Gafcon GBE Editorial January 2021: Where is the Elijah?

An Anglican leader from outside the UK once told me how he used to view the Church of England. The problem, he thought, was loss of confidence of God’s word in the church, partly as a result of secularism in the culture. The solution would be a strong, inspiring individual to lead recovery of gospel and revival in the church, and/or to establish a new faithful church, and then, a strong, inspiring individual to protect the Judaeo-Christian world view in the nation, and restrict the influence of the secular progressive agenda. Where is that hoped-for ‘Elijah’ figure?

This investment of hope in the individual human leader to stand up against evil, gather the righteous and establish peace and security with “our side” as the winners, seems to be hardwired in us. We always seem to want a personality, a face, a contemporary ‘king’ to inspire us and lead us. That person can become the embodiment of our faith, obscuring Christ himself, so that when things are going well, we defer to these leaders as the fount of all spiritual power and wisdom. But when the leaders turn out to have feet of clay, we are devastated, and sometimes, influenced by the jeering of others, we are tempted to question the faith that these fallen ‘Elijahs’ preached. We need to remember the lesson of 1 Samuel 8, where the people insisted on a king so they could be “like all the other nations” (1 Samuel 8:20); to teach them a lesson God gave them one, and it was Saul.

The leader who asked ‘where is the Elijah?’ realised that this was the wrong question. Or at least, he was looking in the wrong place - for a person rather than a vision. The answer to the problem of secularism in society and turning away from the truth in the church, is not another charismatic human leader. We already have one for all time - the man Christ Jesus. Nor is the answer to be found in an institution, as if the New Testament shows God setting up his kingdom through respected political, technological and educational establishments.

A vision is something more than an idea.
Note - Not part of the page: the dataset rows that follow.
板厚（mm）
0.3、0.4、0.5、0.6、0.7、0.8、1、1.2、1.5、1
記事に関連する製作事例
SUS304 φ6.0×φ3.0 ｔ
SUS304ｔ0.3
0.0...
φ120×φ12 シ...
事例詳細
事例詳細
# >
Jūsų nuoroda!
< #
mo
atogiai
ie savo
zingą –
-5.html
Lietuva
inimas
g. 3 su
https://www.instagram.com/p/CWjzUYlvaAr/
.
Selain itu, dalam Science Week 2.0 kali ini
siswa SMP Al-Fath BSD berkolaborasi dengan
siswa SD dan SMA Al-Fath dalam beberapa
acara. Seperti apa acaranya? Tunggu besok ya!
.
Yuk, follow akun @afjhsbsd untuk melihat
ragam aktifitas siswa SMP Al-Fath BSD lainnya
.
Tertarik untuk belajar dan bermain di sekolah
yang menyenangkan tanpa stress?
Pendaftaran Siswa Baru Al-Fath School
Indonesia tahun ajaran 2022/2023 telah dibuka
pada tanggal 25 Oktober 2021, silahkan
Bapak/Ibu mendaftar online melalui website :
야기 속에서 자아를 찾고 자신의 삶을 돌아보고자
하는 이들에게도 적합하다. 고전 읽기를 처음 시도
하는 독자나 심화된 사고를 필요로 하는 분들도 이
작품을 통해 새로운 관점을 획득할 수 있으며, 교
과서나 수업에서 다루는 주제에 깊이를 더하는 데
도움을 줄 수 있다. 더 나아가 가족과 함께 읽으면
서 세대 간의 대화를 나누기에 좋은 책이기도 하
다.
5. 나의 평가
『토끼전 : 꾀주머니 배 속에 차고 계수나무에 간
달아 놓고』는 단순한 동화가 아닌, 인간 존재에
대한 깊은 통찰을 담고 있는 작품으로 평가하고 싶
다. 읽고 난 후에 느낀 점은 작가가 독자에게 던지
We can see it; it’s tangible - communities being established around the world, of ordinary people whose lives are changed by encounter with the crucified and risen Lord, who quietly and humbly resist the deluge of lies fed to them by false teachers in church and culture, build their lives on the Rock, and proclaim his salvation and his values to those around them, to others in their nation, and to the ends of the earth. They know they are not starting from scratch, but stand on the shoulders of godly men and women before them; they use trusted forms of governance to ensure accountability and liturgical worship to align with the Scriptures and the wider movement.

Among Anglicans, it is Gafcon which articulates and guards this vision of global, faithful Christian life and witness. While we give thanks for the courageous and wise leaders of the movement, our faith is not in them or in the respectability of the institutions they represent, but in the vision summarised in the Jerusalem Declaration, and lived out in thousands of parishes in different countries: ethnically and culturally diverse, united in the Lord and his truth. So if a leader fails, or the movement faces a problem, we are saddened and moved again to pray for the Lord’s mercy, but our faith in God and in his gospel is not shaken. We need a focus to inspire, to point out what’s wrong, to show the right path, to encourage us to walk in it. The Elijah for our time is not a contemporary leader, but the Gafcon vision.